La seconde difficulté concerne surtout les applications pratiques de la psychologie différentielle. Dans l’état actuel de la psychologie et de la génétique, il n’est pas possible d’obtenir une mesure directe et «pure» des aptitudes d’un individu particulier, dans le sens où nous prenons maintenant le mot.

L’estimation des connaissances scolaires ne fournit pas cette mesure. Il est évident que ces connaissances dépendent pour une part de facteurs extérieurs aux aptitudes individuelles. On constate une corrélation entre ces résultats scolaires et la plupart des facteurs socioprofessionnels. On peut remarquer en passant que cette évidence et ces observations ont été largement ignorées des psychologues qui, s’opposant à l’hérédité des aptitudes (et, pendant un temps, à la génétique mendélienne), condamnaient l’usage des tests parce que ceux-ci reflètent en partie les différences socioculturelles des milieux dans lesquels les enfants ont été élevés.

Cette remarque n’en reste pas moins fondée. Bien que la plupart des tests psychologiques soient construits de façon telle que les connaissances spécifiquement acquises, de type scolaire, n’interviennent pas dans les questions posées, il est de fait que les groupes socioculturels favorisés obtiennent, dans la plupart des tests, des résultats moyens qui sont supérieurs aux résultats moyens observés sur des groupes défavorisés. Cette liaison entre les caractères socioculturels du milieu (par exemple, la profession du père) et les résultats observés dans les tests est plus ou moins étroite, selon la nature du test considéré. C’est pour les tests verbaux, dont les épreuves portent sur le maniement du langage, que cette liaison est la plus forte. Elle est beaucoup plus faible pour les épreuves sur données numériques et pour celles qui font appel à un raisonnement sur données non verbales, spécialement sur des séries de dessins ne représentant pas des objets mais seulement des combinaisons de points et de lignes. Ces combinaisons obéissent à des lois qu’il s’agit de découvrir sur le matériel présenté et d’utiliser. Certains tests de ce type ont été présentés comme «indépendants de la culture» (culture-free). En fait, on peut dire seulement qu’ils sont moins liés que les autres aux facteurs culturels.

Deux façons d’interpréter ces faits peuvent être opposées.

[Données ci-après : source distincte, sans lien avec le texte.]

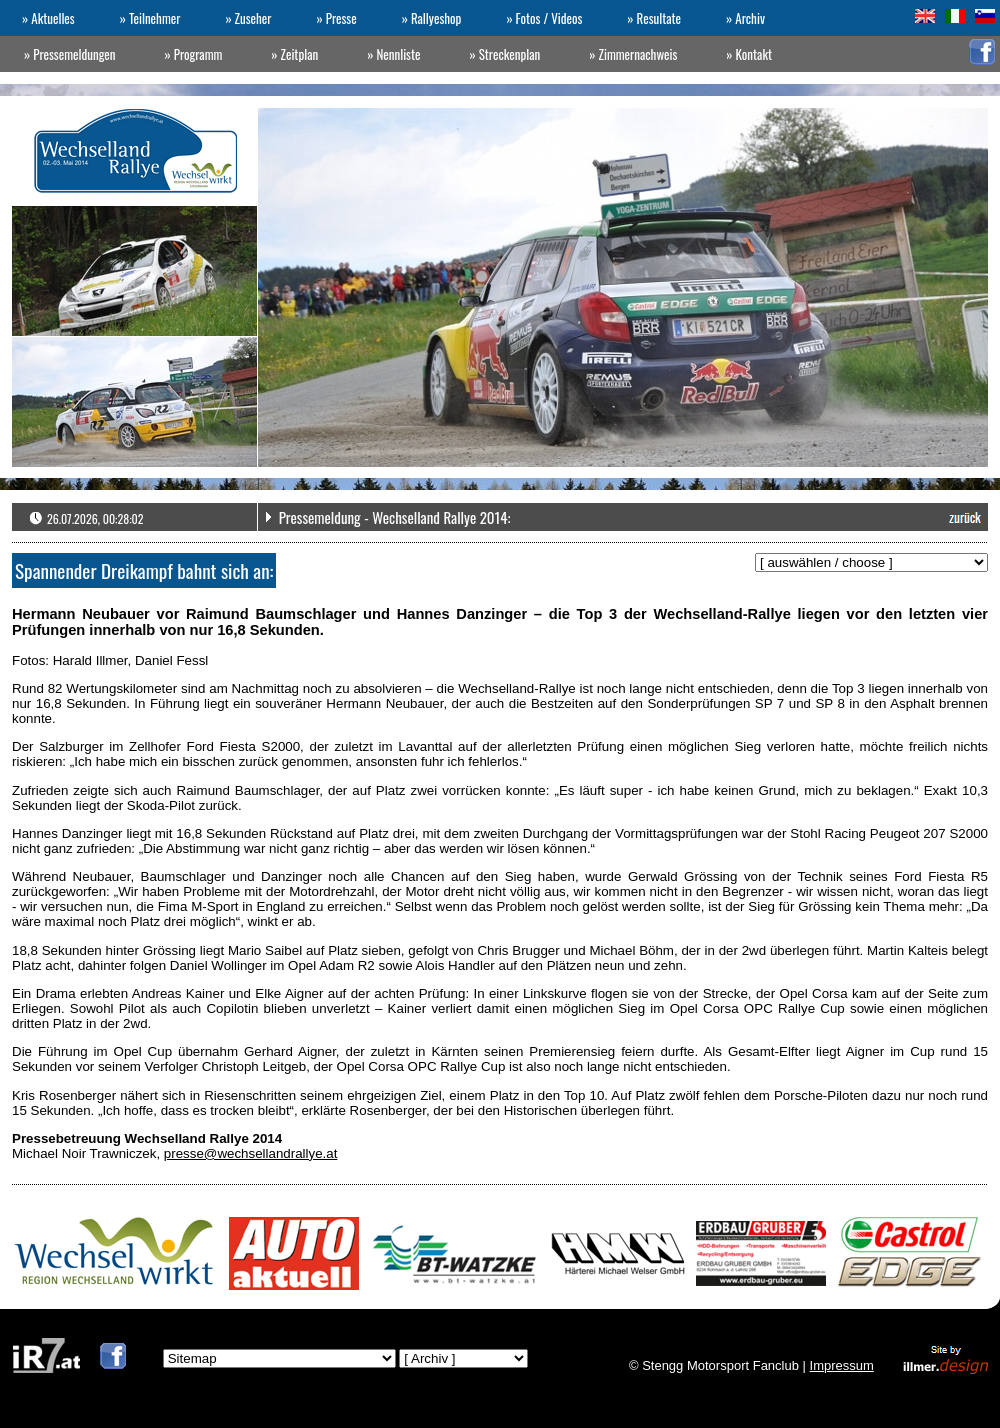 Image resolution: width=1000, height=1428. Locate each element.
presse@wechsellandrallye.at (251, 1153)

Pour les uns, la supériorité moyenne observée dans les résultats aux tests (et dans la réussite scolaire) des enfants favorisés au point de vue socioculturel représenterait une supériorité (moyenne) réelle des aptitudes de ces enfants. D’une part, dit-on, il y aurait dans nos sociétés une mobilité sociale suffisante pour que, statistiquement, les individus les plus doués accèdent aux classes sociales favorisées plus souvent que ne le font les individus les moins doués. D’autre part, il y aurait une tendance statistique qui ferait que les conjoints appartiennent plus souvent au même niveau socio-économique qu’à des niveaux socio-économiques différents. Le jeu simultané de ces deux tendances équivaudrait à une sélection biologique du genre de celles qui sont pratiquées par les éleveurs et pourrait conduire à l’installation de différences innées et stables en faveur des classes sociales favorisées. En restant sur le plan scientifique, on peut dire au moins que les mécanismes de la mobilité sociale sont trop mal connus pour que la première proposition sur laquelle cette thèse repose paraisse incontestable. On peut dire aussi que les mécanismes génétiques de transmission des caractéristiques mentales sont eux-mêmes trop mal connus et qu’ils sont certainement trop complexes pour qu’un parallèle simple puisse être établi entre les méthodes de sélection pratiquées sur les animaux et la sélection sociale.

Une autre façon d’interpréter les mêmes faits consiste à attribuer entièrement aux influences du milieu la différence constatée, dans les tests, entre les moyennes de groupes sociaux différents. Cette seconde interprétation laisse dans l’ombre le fait que, au sein de chacun des groupes déterminés, par exemple, par le niveau socioprofessionnel, il existe une très large dispersion des individus autour de la moyenne de leur groupe. Cette dispersion n’est pas entièrement aléatoire: si les sujets d’un groupe subissent plusieurs tests différents, on constate en général que les individus supérieurs dans l’un des tests ont plus de chances que les autres individus d’être supérieurs dans les autres. Quels peuvent être les facteurs responsables de cette dispersion non aléatoire et indépendante du facteur de milieu considéré (puisqu’elle se manifeste à l’intérieur de chacun des groupes déterminés par le milieu)? Il est bien difficile, de nouveau, d’échapper à l’hypothèse de facteurs innés.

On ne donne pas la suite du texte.